Hyperphagia, lower body temperature, and reduced running wheel activity precede development of morbid obesity in New Zealand obese mice.

Among polygenic mouse models of obesity, the New Zealand obese (NZO) mouse exhibits the most severe phenotype, with fat depots exceeding 40% of total body weight at the age of 6 mo. Here we dissected the components of energy balance including feeding behavior, locomotor activity, energy expenditure, and thermogenesis compared with the related lean New Zealand black (NZB) and obese B6.V-Lep(ob)/J (ob/ob) strains (11% and 65% fat at 23 wk, respectively).
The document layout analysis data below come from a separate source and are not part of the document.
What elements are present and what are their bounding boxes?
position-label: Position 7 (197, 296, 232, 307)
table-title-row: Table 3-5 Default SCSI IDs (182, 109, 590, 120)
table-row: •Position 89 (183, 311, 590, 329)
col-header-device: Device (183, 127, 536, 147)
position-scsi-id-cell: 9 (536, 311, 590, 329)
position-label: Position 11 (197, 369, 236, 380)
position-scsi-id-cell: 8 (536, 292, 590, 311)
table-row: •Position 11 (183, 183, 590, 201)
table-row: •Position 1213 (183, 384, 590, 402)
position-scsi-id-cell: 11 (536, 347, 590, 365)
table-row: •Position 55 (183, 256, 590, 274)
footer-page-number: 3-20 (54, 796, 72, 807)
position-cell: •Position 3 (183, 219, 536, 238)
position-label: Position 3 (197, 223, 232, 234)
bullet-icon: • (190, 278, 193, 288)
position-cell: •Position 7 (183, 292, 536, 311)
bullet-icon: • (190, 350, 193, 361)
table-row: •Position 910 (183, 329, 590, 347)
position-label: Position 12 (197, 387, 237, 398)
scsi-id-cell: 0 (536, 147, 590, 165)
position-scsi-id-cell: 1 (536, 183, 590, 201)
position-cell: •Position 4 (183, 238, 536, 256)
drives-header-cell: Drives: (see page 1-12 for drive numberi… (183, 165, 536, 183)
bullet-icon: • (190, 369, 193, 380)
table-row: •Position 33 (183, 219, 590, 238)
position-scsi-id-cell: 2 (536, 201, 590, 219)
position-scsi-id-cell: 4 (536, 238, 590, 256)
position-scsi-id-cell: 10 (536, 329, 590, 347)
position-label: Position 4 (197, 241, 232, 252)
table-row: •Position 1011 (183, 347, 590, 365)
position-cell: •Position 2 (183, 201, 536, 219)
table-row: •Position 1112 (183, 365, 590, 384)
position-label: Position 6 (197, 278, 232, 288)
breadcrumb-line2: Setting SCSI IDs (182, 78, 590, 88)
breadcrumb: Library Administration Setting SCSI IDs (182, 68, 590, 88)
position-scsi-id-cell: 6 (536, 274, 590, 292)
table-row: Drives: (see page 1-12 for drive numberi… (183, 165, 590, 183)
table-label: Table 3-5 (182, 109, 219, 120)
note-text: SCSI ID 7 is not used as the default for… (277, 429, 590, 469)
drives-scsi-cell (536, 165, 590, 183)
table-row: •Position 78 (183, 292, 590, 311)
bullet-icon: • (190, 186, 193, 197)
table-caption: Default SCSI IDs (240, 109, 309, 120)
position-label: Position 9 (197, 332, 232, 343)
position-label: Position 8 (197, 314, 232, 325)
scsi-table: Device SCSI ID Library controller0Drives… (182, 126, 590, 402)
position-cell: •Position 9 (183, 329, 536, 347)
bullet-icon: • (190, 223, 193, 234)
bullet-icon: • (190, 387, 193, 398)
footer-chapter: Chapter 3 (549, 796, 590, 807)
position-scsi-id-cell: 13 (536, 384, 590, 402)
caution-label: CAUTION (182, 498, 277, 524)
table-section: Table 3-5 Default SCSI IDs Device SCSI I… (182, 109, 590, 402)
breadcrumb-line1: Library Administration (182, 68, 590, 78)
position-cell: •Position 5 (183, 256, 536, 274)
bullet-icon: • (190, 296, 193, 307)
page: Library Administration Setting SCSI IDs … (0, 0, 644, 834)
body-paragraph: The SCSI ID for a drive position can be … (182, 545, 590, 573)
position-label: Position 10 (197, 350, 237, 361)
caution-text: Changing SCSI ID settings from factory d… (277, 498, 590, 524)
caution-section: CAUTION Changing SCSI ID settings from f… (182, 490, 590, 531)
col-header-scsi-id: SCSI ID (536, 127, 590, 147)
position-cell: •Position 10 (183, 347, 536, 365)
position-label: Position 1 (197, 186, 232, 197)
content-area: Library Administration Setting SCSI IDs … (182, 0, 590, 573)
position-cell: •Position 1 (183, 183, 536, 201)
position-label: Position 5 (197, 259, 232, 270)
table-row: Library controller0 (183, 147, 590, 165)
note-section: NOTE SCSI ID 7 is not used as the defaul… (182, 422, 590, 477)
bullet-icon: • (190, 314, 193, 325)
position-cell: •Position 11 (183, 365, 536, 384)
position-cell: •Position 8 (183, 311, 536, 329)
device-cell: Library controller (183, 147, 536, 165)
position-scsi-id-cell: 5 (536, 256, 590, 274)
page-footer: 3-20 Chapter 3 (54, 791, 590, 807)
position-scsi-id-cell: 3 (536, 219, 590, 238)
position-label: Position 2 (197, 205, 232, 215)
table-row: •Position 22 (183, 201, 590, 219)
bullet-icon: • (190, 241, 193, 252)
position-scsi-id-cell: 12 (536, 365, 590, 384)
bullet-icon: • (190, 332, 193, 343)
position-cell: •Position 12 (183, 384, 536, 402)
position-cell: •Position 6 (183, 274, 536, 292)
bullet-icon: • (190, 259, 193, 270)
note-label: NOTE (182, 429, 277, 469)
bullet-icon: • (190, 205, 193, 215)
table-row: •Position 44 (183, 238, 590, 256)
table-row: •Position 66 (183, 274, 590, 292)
NZO mice exhibited a significant hyperphagia that, when food intake was expressed per metabolic body mass, was less pronounced than that of the ob/ob strain. Compared with NZB, NZO mice exhibited increased meal frequency, meal duration, and meal size. Body temperature as determined by telemetry with implanted sensors was reduced in NZO mice, but again to a lesser extent than in the ob/ob strain. In striking contrast to ob/ob mice, NZO mice were able to maintain a constant body temperature during a 20-h cold exposure, thus exhibiting a functioning cold-induced thermogenesis. No significant differences in spontaneous home cage activity were observed among NZO, NZB, and ob/ob strains. When mice had access to voluntary running wheels, however, running activity was significantly lower in NZO than NZB mice and even lower in ob/ob mice. These data indicate that obesity in NZO mice, just as in humans, is due to a combination of hyperphagia, reduced energy expenditure, and insufficient physical activity. Because NZO mice differ strikingly from the ob/ob strain in their resistance to cold stress, we suggest that the molecular defects causing hyperphagia in NZO mice are located distal from leptin and its receptor.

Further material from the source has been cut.